*** Opening of Data for this exercise ***
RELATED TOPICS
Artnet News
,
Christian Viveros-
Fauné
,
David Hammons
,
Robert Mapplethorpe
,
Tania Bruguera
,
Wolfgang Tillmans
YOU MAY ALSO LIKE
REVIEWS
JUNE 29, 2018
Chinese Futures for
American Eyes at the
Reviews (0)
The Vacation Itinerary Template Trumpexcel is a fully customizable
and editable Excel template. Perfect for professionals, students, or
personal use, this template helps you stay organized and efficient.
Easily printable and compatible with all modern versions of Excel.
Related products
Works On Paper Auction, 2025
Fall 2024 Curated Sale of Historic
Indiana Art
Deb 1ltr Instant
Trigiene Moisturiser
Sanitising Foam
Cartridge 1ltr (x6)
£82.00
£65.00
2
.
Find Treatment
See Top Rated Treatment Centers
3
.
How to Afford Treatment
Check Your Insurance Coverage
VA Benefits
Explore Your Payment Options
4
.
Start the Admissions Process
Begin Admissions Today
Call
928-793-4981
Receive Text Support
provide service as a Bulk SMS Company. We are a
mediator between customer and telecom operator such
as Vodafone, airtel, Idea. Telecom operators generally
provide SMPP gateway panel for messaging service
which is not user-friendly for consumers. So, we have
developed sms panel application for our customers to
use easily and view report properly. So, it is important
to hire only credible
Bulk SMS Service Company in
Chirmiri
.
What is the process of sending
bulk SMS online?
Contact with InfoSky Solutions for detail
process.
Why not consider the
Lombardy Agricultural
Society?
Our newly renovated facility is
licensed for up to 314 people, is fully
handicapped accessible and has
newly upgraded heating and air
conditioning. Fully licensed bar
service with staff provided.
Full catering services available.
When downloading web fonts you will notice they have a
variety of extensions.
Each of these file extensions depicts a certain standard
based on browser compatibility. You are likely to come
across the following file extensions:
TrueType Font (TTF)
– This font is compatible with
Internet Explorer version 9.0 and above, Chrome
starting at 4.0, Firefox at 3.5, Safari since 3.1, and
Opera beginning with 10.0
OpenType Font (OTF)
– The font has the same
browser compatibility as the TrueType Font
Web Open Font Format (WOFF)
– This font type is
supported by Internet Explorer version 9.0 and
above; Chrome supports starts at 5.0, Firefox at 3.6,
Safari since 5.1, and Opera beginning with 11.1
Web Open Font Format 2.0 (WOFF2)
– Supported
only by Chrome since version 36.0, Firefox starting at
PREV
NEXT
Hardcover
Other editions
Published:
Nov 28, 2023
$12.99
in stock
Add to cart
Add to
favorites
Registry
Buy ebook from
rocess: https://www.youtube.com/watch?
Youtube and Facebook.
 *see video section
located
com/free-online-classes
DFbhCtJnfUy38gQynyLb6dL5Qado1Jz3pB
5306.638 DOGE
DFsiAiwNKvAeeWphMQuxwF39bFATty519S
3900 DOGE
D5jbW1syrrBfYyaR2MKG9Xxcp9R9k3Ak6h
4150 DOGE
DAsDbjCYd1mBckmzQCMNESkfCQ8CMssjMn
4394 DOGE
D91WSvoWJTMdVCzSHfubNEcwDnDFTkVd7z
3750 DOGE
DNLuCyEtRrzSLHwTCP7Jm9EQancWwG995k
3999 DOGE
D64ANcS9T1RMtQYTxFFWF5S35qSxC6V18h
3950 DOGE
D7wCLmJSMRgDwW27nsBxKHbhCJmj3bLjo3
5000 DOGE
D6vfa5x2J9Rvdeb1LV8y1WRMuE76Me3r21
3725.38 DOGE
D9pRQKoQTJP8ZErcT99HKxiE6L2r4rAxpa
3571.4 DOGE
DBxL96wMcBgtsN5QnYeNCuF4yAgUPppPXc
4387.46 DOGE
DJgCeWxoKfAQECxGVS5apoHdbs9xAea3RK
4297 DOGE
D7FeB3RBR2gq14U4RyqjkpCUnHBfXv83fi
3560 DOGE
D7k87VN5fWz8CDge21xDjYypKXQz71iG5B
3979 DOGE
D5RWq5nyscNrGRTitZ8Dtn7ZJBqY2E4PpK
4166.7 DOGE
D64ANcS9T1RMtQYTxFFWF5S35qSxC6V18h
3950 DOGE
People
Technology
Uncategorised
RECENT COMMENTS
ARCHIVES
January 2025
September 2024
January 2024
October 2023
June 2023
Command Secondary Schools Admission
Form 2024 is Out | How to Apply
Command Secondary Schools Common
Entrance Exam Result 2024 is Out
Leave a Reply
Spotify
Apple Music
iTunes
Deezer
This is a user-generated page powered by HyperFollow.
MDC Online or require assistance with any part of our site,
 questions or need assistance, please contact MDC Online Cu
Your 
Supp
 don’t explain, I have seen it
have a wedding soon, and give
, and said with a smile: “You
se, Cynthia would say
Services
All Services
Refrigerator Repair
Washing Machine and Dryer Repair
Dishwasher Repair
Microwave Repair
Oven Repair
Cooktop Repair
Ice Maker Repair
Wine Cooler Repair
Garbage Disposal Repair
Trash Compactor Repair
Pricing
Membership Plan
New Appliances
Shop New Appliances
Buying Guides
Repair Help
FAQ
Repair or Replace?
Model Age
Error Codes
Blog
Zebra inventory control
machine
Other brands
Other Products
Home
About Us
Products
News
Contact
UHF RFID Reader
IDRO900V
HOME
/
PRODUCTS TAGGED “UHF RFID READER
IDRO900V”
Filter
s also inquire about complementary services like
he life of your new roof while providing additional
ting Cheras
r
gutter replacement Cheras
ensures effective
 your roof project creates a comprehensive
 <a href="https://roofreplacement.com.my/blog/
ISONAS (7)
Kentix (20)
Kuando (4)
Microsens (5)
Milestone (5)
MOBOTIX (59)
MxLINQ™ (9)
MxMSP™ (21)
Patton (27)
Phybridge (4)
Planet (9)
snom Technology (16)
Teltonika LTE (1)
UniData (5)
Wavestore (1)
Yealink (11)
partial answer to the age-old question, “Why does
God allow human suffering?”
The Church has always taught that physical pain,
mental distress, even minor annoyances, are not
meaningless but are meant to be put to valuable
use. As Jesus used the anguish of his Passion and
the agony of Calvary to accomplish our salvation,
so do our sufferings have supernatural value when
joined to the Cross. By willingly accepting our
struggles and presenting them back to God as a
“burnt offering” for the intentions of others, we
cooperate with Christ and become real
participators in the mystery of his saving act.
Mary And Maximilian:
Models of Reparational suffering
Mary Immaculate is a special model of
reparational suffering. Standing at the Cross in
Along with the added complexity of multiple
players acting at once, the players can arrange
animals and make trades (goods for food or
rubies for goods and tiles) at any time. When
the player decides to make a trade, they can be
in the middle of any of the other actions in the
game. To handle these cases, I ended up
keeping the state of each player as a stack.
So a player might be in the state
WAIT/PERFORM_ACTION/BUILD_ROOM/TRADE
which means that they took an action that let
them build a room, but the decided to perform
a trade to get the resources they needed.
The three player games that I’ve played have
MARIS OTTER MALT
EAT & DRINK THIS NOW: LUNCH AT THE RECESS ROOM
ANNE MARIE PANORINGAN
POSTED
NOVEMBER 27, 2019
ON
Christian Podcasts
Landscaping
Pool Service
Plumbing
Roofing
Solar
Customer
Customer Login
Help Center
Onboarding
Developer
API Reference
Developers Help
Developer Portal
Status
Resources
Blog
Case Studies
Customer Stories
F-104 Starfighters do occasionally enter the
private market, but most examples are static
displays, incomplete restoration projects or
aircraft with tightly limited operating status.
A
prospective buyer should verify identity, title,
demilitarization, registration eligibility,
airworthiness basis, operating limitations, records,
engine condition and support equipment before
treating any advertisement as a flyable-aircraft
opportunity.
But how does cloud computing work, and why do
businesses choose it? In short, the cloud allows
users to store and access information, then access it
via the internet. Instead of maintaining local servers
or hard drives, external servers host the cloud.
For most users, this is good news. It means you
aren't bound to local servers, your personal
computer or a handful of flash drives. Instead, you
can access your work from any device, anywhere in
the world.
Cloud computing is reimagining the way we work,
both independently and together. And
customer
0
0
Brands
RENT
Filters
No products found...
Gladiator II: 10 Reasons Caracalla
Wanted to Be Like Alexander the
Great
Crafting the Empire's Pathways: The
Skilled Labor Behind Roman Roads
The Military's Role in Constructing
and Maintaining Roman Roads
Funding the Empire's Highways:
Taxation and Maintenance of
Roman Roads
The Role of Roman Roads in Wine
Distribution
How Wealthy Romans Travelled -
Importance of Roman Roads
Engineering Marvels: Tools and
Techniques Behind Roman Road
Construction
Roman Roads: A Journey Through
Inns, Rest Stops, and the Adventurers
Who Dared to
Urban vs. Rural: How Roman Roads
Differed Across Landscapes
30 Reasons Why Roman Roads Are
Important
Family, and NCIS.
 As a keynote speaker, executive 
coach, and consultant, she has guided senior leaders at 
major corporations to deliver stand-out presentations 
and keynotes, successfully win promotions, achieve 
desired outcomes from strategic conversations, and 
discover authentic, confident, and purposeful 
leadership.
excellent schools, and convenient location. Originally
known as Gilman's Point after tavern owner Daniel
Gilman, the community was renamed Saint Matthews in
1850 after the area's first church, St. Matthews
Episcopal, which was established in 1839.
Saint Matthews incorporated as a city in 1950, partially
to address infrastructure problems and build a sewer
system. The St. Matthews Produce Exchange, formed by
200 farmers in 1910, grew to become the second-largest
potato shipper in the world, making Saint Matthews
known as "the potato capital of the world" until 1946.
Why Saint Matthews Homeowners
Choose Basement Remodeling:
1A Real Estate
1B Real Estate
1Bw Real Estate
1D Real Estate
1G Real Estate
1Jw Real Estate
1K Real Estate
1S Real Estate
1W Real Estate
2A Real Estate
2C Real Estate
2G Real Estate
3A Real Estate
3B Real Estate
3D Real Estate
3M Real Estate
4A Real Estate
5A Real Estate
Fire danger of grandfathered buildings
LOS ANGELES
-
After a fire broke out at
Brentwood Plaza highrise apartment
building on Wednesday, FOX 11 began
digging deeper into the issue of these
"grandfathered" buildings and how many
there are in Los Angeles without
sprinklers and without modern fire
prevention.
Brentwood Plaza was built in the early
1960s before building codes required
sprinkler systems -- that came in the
*** Close of Data for this exercise ***
» **Task details**: From the first line of the entries above to the line with "and editable Excel", please return every line exactly, keeping both ends.

» **Reply**:
RELATED TOPICS
Artnet News
,
Christian Viveros-
Fauné
,
David Hammons
,
Robert Mapplethorpe
,
Tania Bruguera
,
Wolfgang Tillmans
YOU MAY ALSO LIKE
REVIEWS
JUNE 29, 2018
Chinese Futures for
American Eyes at the
Reviews (0)
The Vacation Itinerary Template Trumpexcel is a fully customizable
and editable Excel template. Perfect for professionals, students, or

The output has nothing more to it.